01Research in Context
What this study did
Baranek (2002) read every paper on sensory and motor treatments for kids with autism. The author looked at weighted vests, brushing, trampolines, balance boards, and more. No new data were collected; it is a story-style review of what existed in 2002.
What they found
Almost every sensory or motor intervention lacked solid proof. Studies were tiny, had no control groups, or measured change in odd ways. The review warns clinicians to stay skeptical until better trials appear.
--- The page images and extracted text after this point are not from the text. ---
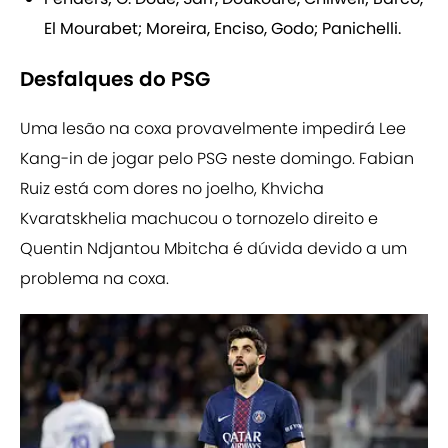
El Mourabet; Moreira, Enciso, Godo; Panichelli.
Desfalques do PSG
Uma lesão na coxa provavelmente impedirá Lee
Kang-in de jogar pelo PSG neste domingo. Fabian
Ruiz está com dores no joelho, Khvicha
Kvaratskhelia machucou o tornozelo direito e
Quentin Ndjantou Mbitcha é dúvida devido a um
problema na coxa.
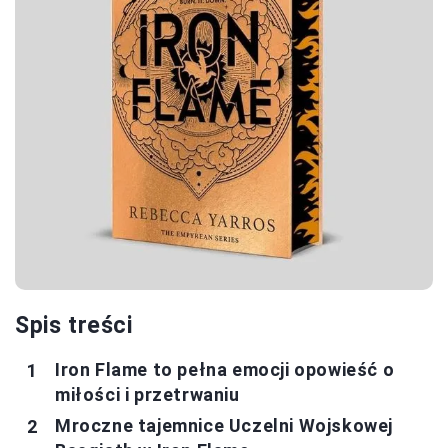
Spis treści
Iron Flame to pełna emocji opowieść o
miłości i przetrwaniu
Mroczne tajemnice Uczelni Wojskowej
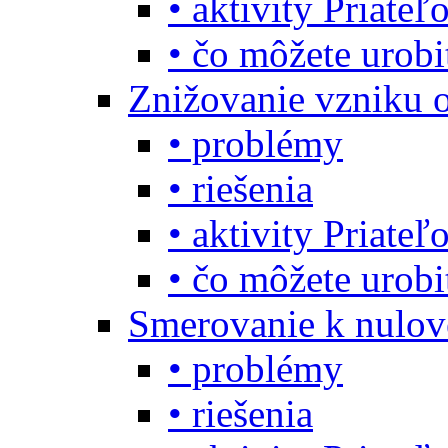
• aktivity Priate
• čo môžete urob
Znižovanie vzniku 
• problémy
• riešenia
• aktivity Priate
• čo môžete urob
Smerovanie k nulo
• problémy
• riešenia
How this fits with other research
Taylor et al. (2017) extends this warning. Their later systematic review on sleep used meta-analysis and found big gains for behavioral sleep methods in people with ID. Strong design replaced weak design, showing the field can move forward when rigorous methods are used.
Hinckson et al. (2013) echo the same worry. They hunted for a gold-standard activity monitor for kids with ID and found none. Both papers agree: measurement in developmental disability work is still shaky.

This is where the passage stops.